» Source data
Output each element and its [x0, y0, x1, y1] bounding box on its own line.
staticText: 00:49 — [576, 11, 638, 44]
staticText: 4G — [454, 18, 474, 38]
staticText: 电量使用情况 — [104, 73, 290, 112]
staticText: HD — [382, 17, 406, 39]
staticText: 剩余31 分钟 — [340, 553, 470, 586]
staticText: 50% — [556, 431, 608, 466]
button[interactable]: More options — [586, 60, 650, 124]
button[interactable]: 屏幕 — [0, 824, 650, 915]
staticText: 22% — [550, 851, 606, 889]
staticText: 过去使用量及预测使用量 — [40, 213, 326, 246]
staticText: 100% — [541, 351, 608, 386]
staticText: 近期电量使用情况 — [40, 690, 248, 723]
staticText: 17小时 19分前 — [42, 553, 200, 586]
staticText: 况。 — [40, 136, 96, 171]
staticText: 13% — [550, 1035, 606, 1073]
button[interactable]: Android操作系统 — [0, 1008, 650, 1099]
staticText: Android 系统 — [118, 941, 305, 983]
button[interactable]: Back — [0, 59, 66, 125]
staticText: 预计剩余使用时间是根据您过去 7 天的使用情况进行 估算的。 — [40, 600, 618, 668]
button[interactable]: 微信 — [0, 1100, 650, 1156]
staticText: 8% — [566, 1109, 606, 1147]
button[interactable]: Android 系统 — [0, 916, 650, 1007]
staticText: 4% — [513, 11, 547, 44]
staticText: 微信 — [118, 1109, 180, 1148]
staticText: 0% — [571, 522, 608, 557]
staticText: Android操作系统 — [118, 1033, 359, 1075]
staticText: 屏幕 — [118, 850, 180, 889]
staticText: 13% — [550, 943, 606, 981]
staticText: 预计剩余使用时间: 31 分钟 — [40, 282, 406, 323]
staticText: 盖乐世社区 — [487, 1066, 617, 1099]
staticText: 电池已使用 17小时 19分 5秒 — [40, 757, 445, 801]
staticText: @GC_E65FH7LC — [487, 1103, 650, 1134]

» Activity
Determine how many lines in the data contain the string "interactable", and give the number only.

» Answer section
6